Re: [Corpora-List] Legal aspects of compiling corpora

From: Doug Cooper (doug@th.net)
Date: Thu Jun 19 2003 - 10:49:03 MET DST

  • Next message: Mike Scott: "Re: [Corpora-List] Legal aspects of compiling corpora"

    Dear Corporeans:

    For the record, here is my attempt at drafting a basic statement
    of professional practice in regard to using text corpora. It
    describes a well-understood (and I hope easily defended)
    subset of corpus applications, in service of setting up -- but
    not asserting the conclusion of -- the following syllogism:

     - some research use of copyrighted texts is protected by law;
     - here are some ways we use copyrighted texts for research;
     - perhaps our research uses are also protected.

      Please take this in the spirit offered -- as an example of what
    a reasonably framed position might look like, and not as an
    ideological stance ;-). I hope it may encourage the articulation
    of alternative statements, and/or discussion of the propriety of
    taking a position at all.

      Also, given its length, for which I apologize, _please_ don't
    automatically include the whole thing in responses.

      The texts of the relevant parts of the US copyright law and
    Berne Conventions, and a few of my own comments, follow.

    -----------------------------------------------
         A Statement on Research Use of Generic Text Corpora

       This statement on professional practice is intended to help
       researchers act in good faith observance of established
       research practice when assembling or using generic text
       corpora that may include copyrighted materials.

       The statement does not claim that such usage is necessarily
       entitled to a "fair use" or "fair practice" exemption; only that
       the methodology it describes is bona fide research practice.
                       ____________________

    A variety of scientific and educational disciplines rely on
    studying, or extracting samples from, large bodies of text --
    corpora. We will refer to these as 'generic text corpora'
    in order to distinguish them from more specific collections
    of particular authors or factual genres (eg. legal decisions).

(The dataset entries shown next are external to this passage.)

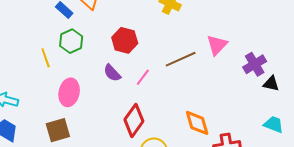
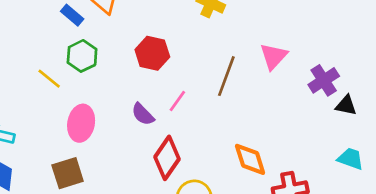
yellow line: (46, 58) -> (49, 79), turned -30
brown line: (181, 59) -> (226, 76), turned -44
purple semicircle: (112, 73) -> (143, 114), moved

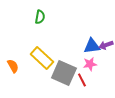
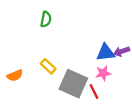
yellow rectangle: (42, 58) -> (48, 66), size x0.6
orange semicircle: (13, 66) -> (15, 75), turned 96

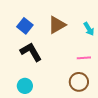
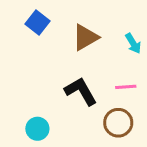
blue square: (25, 26) -> (37, 22), moved
black L-shape: (31, 52) -> (81, 91), moved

      Generic corpora almost invariably include copyrighted texts.
    However, because of the "fair use" or "fair practice" rights
    granted by typical copyright laws (the US law and Berne
    Conventions, respectively) the inclusion of copyrighted
    texts in generic corpora does not necessarily entail any
    copyright violation.

      The exact line between copyright protection and fair
    use/practice rights is intentionally vague. Neither a claim
    of copyright, nor of fair use/practice exception, automatically
    trumps the other.

      But while we cannot fix an explicit definition of what research
    applications will always qualify as fair use/practice, we can
    clearly state that certain kinds of use are bona fide research
    practices.

      By definition, generic text corpora are not of interest as
    either literary or factual works. Rather, they are inspected
    for one of two basic reasons:

     - to investigate text properties through statistical analysis;
     - to extract and cite small examples, typically < 100
       contiguous characters, that elucidate word or phrase
       syntax, semantics, or other lexical features.

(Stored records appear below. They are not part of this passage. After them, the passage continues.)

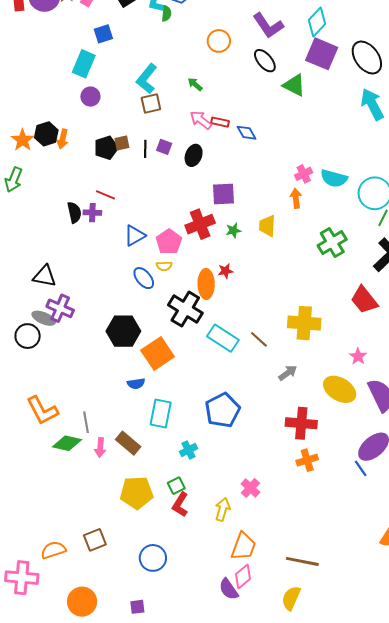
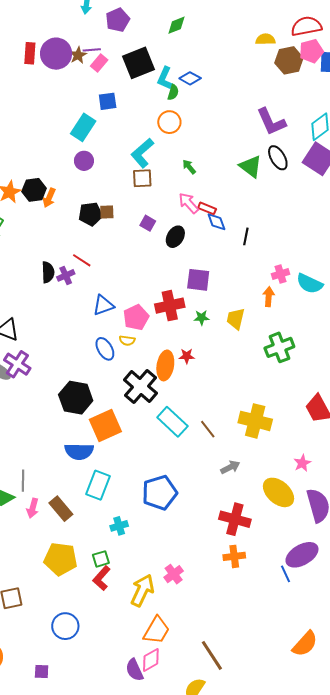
orange circle: (219, 41) -> (169, 122), moved
black ellipse: (265, 61) -> (278, 158), moved
green triangle: (294, 85) -> (251, 166), moved
blue diamond: (247, 133) -> (216, 222), moved
black line: (145, 149) -> (246, 236), moved
purple cross: (92, 213) -> (66, 275), turned -36
green cross: (332, 242) -> (279, 347), moved
blue semicircle: (136, 384) -> (79, 451), size x1.6
yellow arrow: (223, 509) -> (142, 590), size x1.4
brown line: (302, 561) -> (212, 655), turned 36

      In the first case, text is not necessarily returned at all; rather,
    we return overviews of various text properties. If the
    underlying text is revealed, it is only in a purely factual
    manner; eg. in lists of word or phrase frequency counts.

      In the second, the researcher or student is only interested
    in some factual aspect - typically syntax or semantics - of
    this particular arrangement of words; eg. in the citation:

     'single man in possession of a good =>fortune<= must be in want of a wife'

    it is a human's ability to understand the semantics of
    "fortune" that is of interest, rather than the literary or social
    commentary of the context.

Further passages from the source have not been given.